Minister of Oceans and Fisheries
- In office 3 April 2019 – 9 May 2022
- President: Moon Jae-in
- Prime Minister: Lee Nak-yeon Chung Sye-kyun Kim Boo-kyum
- Preceded by: Kim Young-choon
- Succeeded by: Cho Seung-hwan

Personal details
- Born: 1958 (age 67–68) Busan, South Korea
- Party: Independent
- Alma mater: Korea Maritime and Ocean University Cardiff University

= Moon Seong-hyeok =

South Korean politician

Moon Seong-hyeok (also known as Daniel Seong-hyeok Moon; born 1958) is a South Korean professor at World Maritime University served as the Minister of Oceans and Fisheries under President Moon Jae-in from 2019 to 2022.

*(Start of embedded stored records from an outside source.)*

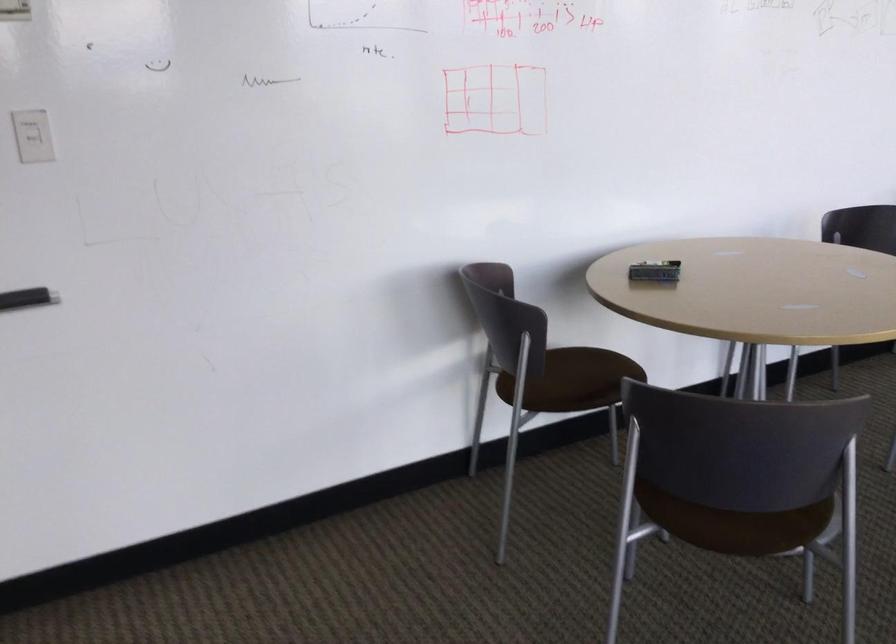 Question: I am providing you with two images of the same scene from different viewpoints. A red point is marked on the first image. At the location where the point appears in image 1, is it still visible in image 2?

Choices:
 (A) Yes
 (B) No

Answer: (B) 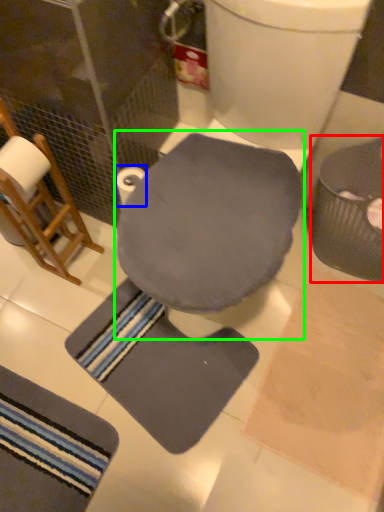 Question: Which object is the closest to the potty (highlighted by a red box)? Choose among these: toilet paper (highlighted by a blue box) or swivel chair (highlighted by a green box).

Choices:
 (A) toilet paper
 (B) swivel chair

Answer: (B) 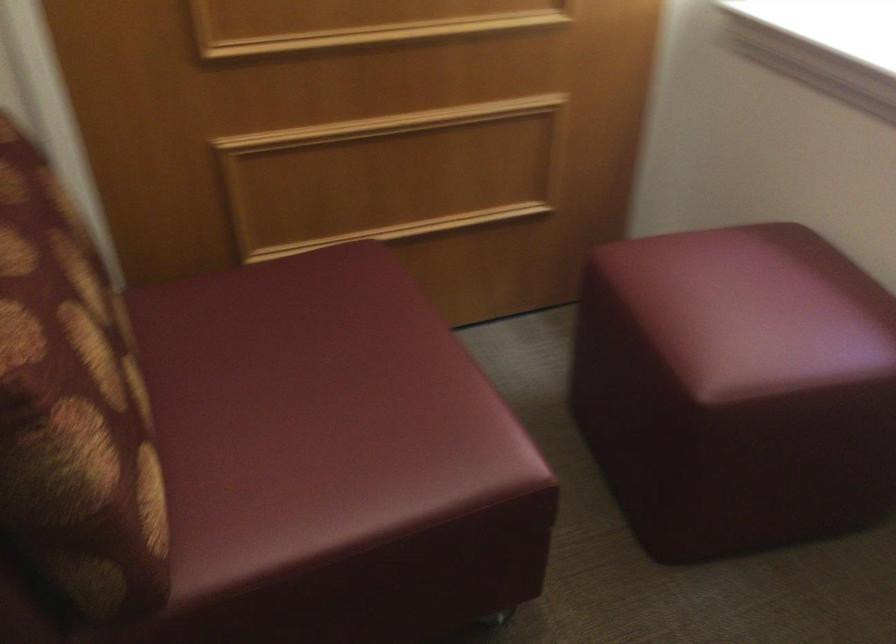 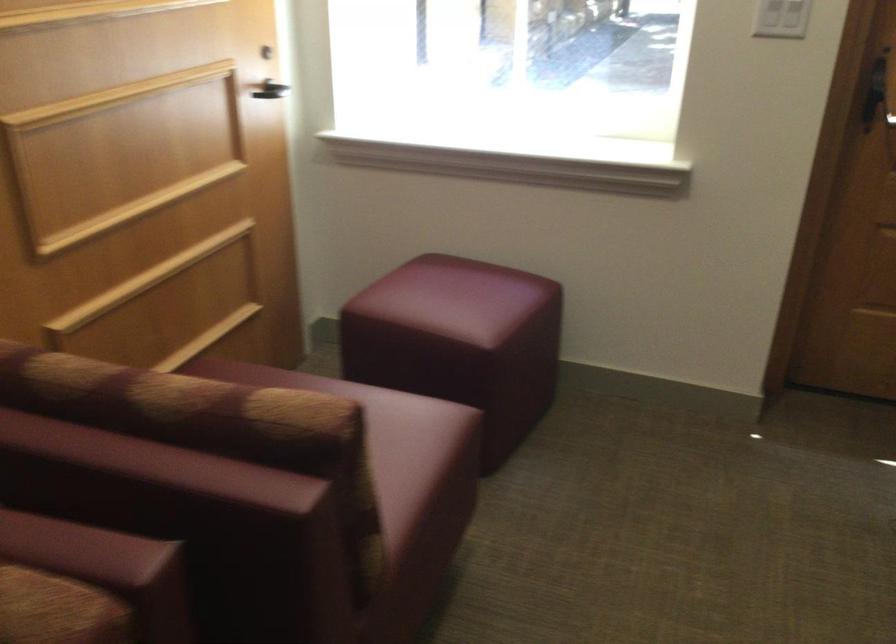 Find the pixel in the second image that matches point (407, 456) in the first image.

(392, 444) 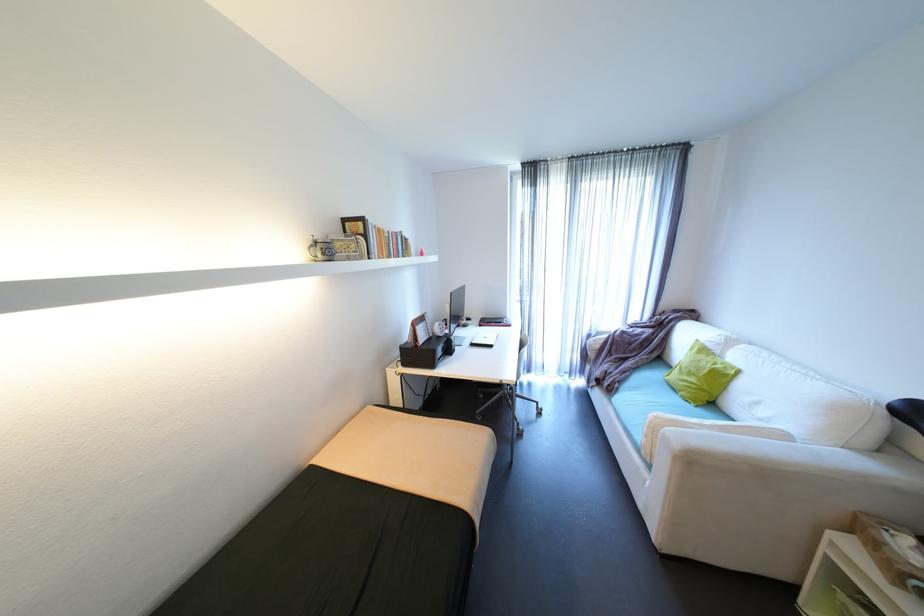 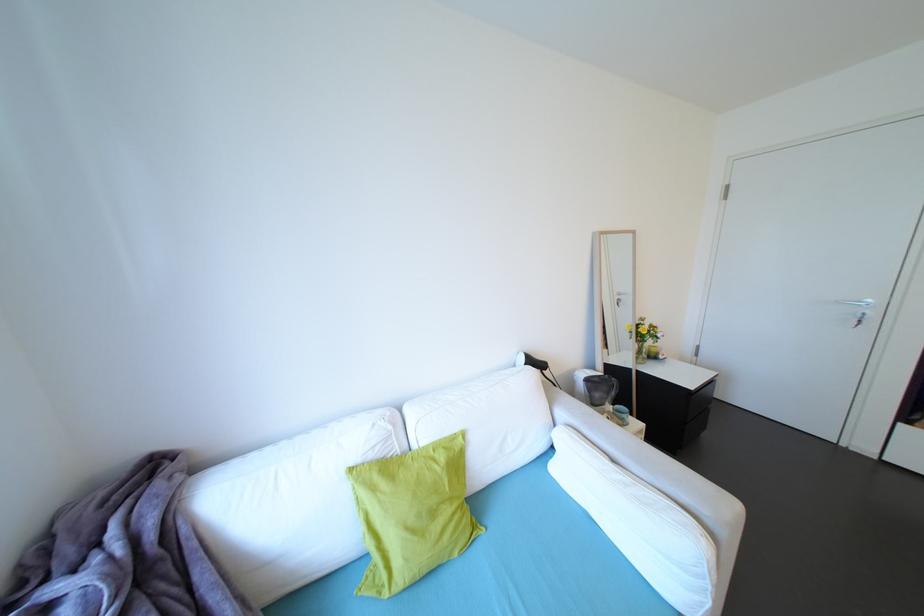 Locate, in the second image, the point that corresponds to pixel 734 368 in the first image.

(451, 448) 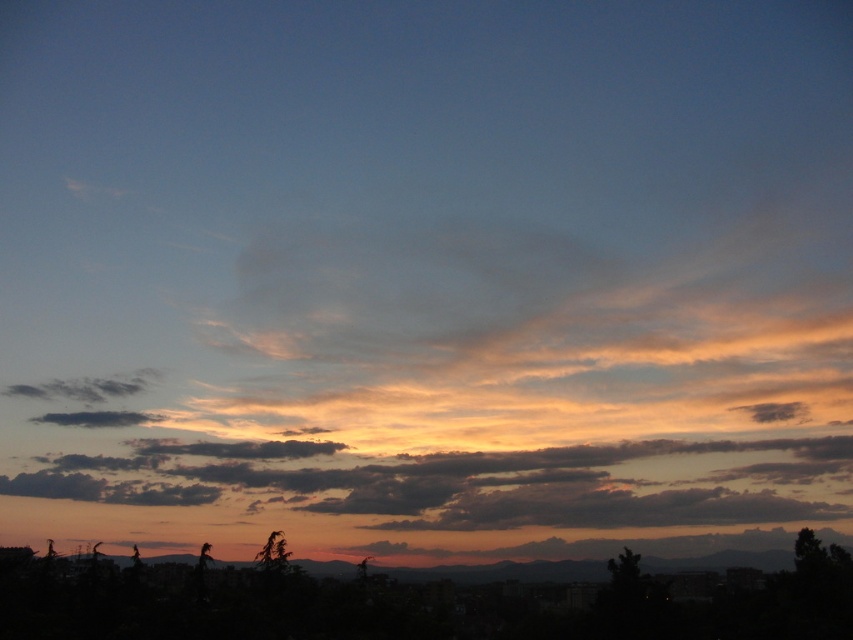 You are an artist trying to paint the sunset scene. You notice the translucent orange cloud at upper center and the cloudy orange sky at center. Which one should you paint larger to accurately represent their sizes in the scene?

The translucent orange cloud at upper center should be painted larger than the cloudy orange sky at center as it is bigger in the scene.

Based on the scene, which object has a greater height between the translucent orange cloud at upper center and the cloudy orange sky at center?

The translucent orange cloud at upper center has a greater height compared to the cloudy orange sky at center according to the description.

You are an astronomer observing the sunset and notice the translucent orange cloud at upper center and the cloudy orange sky at center. Which object is positioned higher in the sky?

The translucent orange cloud at upper center is positioned higher in the sky than the cloudy orange sky at center because it is located above it. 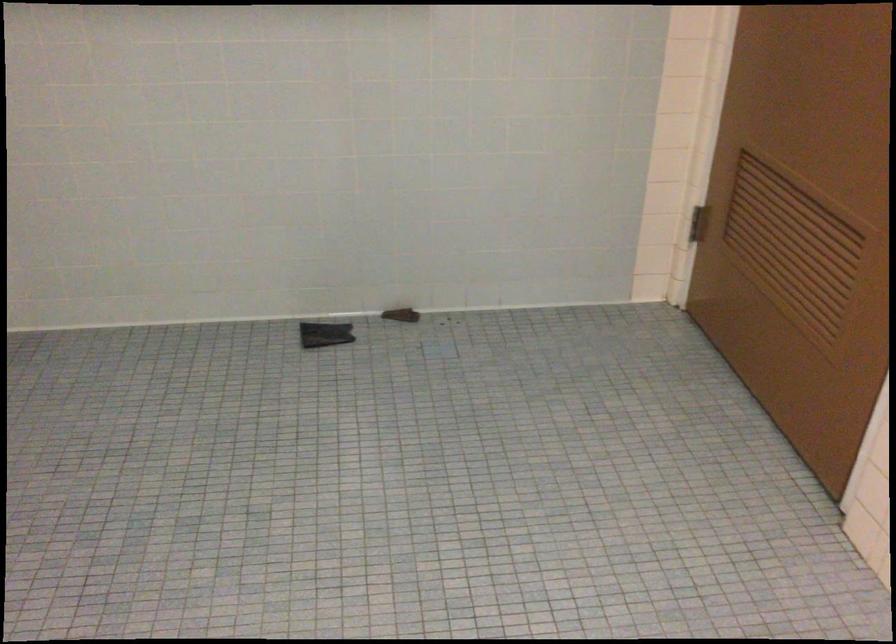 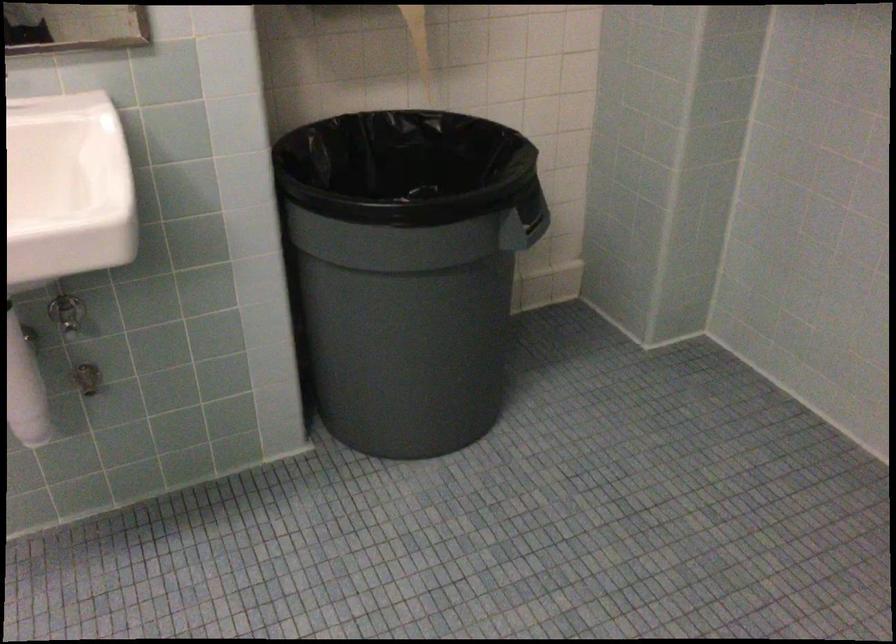 The images are taken continuously from a first-person perspective. In which direction is your viewpoint rotating?

The rotation direction of the camera is left-down.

Before appointed as minister, Moon served at WMU for over 11 years from 2008 as the INMARSAT Professorial Chair, Associate Academic Dean, and Head of Port Management specialization. He previously worked at Korea Maritime and Ocean University from 1984 to 2013 as its professor, project manager and senior leadership member. Before joining academia, he worked as a first officer at now HMM.

He holds three degrees - a bachelor in navigation science and master's in port transport from Korea Maritime and Ocean University and a doctorate in port economics from Cardiff University.